2時間17分59秒の29位と4度目の世界選手権で過去最低の順位に終わった川内優輝(32=あいおいニッセイ同和損保)はレース後、首を直角に落とした。

最初は気丈に敗因を説明していた声は、だんだん覇気を失っていった。「悔しいというか、どうしようもない。複雑な気持ち」「日の丸の舞台で過去最低の順位というのは…よくないですから」。前回大会で3秒差で入賞を逃し、競技に専念するため、公務員を辞めて、プロになった。そこまで覚悟を決めて、挑んだ舞台だっただけに、ショックを隠しきれなかった。

優勝タイムとは7分19秒差、目指していた入賞とも6分8秒差だった。

誤算は、この日のコンディションが想定より涼しく、湿度も低かったこと。気温29度、湿度は51%。先月27日の女子マラソンと比較すると、気温は3度、湿度は23%も低かった。想定していた高温多湿の環境とは言い難く、想像を上回るペースになった。川内は過酷な環境を想定し、タイムは出なくても、タフに粘れるように取り組んできた。刻んできたラップは、設定通りだったというが、周りが速かった。自身はペースアップに対応できる調整はできていなかった。

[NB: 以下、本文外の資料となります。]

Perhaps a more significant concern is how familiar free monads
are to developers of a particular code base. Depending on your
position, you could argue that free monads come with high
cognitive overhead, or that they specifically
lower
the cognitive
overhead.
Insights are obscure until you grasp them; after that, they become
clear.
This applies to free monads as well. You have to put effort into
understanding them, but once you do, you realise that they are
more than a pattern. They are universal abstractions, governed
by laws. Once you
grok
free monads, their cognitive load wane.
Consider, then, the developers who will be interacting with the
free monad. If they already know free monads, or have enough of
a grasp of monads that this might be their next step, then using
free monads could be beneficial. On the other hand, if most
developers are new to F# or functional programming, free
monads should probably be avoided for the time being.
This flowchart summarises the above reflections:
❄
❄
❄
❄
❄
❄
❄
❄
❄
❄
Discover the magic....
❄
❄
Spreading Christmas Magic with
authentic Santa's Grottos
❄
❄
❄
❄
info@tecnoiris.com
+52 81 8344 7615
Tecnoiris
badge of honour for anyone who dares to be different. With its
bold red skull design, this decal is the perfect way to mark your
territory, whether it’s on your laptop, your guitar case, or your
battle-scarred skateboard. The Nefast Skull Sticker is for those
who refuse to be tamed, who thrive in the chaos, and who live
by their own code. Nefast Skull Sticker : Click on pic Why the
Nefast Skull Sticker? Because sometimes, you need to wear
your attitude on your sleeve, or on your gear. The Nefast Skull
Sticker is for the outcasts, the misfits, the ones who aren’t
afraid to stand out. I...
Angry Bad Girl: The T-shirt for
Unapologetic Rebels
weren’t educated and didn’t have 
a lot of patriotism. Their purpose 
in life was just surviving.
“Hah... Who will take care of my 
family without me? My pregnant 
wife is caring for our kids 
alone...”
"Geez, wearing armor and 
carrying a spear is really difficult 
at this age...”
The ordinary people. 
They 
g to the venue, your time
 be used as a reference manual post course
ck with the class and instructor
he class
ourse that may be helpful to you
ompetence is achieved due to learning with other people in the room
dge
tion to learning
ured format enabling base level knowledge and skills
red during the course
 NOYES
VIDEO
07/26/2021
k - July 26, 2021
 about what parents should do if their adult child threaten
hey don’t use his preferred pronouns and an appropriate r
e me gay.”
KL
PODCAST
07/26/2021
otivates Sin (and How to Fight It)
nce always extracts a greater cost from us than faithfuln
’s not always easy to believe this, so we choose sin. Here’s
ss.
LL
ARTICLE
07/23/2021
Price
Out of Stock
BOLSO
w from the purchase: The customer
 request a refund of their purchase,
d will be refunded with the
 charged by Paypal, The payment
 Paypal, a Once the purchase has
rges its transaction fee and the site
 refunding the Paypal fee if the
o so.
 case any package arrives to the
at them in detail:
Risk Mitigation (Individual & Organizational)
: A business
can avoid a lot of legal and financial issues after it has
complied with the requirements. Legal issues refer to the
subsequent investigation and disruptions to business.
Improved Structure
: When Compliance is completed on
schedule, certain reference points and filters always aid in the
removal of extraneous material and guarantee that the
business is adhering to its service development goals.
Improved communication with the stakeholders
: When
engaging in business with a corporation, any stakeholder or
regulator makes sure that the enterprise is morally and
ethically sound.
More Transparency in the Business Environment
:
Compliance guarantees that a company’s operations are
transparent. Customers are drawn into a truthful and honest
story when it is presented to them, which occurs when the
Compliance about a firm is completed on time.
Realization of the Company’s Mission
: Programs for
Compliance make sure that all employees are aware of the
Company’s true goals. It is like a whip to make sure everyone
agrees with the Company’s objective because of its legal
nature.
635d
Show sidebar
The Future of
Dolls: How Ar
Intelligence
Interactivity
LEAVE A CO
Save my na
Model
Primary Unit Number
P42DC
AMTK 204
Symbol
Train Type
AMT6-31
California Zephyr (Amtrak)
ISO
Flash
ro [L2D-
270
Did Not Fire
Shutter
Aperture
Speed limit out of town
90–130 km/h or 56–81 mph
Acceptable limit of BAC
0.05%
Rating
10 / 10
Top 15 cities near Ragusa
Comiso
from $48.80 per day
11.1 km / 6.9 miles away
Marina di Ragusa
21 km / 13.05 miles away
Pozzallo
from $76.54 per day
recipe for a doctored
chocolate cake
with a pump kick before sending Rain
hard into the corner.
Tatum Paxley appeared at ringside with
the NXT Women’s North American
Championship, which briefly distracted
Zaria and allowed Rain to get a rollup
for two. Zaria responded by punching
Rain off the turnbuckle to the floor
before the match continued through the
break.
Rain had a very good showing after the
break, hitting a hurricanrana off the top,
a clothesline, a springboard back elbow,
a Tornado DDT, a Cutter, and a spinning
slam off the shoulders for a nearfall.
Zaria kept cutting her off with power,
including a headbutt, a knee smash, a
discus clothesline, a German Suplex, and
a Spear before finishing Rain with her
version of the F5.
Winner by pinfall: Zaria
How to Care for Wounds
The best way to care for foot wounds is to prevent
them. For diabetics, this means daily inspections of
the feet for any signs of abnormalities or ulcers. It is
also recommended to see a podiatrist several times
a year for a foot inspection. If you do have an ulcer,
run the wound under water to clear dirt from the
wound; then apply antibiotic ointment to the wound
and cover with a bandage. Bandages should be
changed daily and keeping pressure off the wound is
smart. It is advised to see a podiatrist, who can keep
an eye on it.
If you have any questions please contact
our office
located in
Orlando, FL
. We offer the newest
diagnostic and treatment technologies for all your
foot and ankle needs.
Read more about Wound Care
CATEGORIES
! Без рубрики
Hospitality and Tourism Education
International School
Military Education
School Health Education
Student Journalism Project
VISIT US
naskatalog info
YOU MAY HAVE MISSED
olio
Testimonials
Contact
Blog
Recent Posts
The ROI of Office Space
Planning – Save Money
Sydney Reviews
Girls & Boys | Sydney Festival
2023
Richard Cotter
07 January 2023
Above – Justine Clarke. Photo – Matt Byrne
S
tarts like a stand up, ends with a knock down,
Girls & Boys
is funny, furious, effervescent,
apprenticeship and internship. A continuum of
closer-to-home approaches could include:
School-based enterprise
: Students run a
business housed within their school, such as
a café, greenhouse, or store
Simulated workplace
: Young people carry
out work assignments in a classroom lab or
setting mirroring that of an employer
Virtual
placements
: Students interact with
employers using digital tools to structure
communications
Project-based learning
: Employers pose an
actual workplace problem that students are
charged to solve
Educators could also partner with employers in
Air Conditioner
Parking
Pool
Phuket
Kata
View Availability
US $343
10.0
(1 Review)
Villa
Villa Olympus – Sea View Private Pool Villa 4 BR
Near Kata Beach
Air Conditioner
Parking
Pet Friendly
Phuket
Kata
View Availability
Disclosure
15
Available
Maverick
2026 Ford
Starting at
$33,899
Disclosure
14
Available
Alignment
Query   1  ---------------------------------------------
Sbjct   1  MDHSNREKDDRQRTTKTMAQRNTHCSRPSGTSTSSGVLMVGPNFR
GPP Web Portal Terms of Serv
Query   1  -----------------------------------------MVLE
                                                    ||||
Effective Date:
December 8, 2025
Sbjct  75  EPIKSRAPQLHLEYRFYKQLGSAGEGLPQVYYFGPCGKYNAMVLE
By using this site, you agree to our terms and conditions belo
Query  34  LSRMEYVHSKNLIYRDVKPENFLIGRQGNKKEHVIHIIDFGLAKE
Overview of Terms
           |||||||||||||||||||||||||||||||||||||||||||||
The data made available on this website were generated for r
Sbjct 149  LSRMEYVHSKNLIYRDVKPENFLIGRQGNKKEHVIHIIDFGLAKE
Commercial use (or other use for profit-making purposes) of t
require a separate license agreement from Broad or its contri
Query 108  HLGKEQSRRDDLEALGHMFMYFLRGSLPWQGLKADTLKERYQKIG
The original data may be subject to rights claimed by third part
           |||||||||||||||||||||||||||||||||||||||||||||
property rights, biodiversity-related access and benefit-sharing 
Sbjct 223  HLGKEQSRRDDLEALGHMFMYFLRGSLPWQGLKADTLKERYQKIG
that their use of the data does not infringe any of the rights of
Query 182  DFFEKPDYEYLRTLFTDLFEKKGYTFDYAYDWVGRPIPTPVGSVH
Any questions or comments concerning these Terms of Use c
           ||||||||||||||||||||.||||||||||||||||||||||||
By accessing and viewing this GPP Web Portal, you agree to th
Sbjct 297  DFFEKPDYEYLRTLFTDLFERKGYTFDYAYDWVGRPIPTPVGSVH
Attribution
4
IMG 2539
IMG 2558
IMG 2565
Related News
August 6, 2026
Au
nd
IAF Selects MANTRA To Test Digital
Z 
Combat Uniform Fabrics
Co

「想定通り走っただけ。湿度は低かったので、前が落ちてこなかった。作戦ミスとしか言いようがない」と説明した。

暑さが苦手で、その対処法を考えてきた。しかし、それが裏目に出た形。準備をしすぎる余り、想定外での環境に対応できなかった。「学びすぎたのが失敗だった」と敗者の弁を述べた。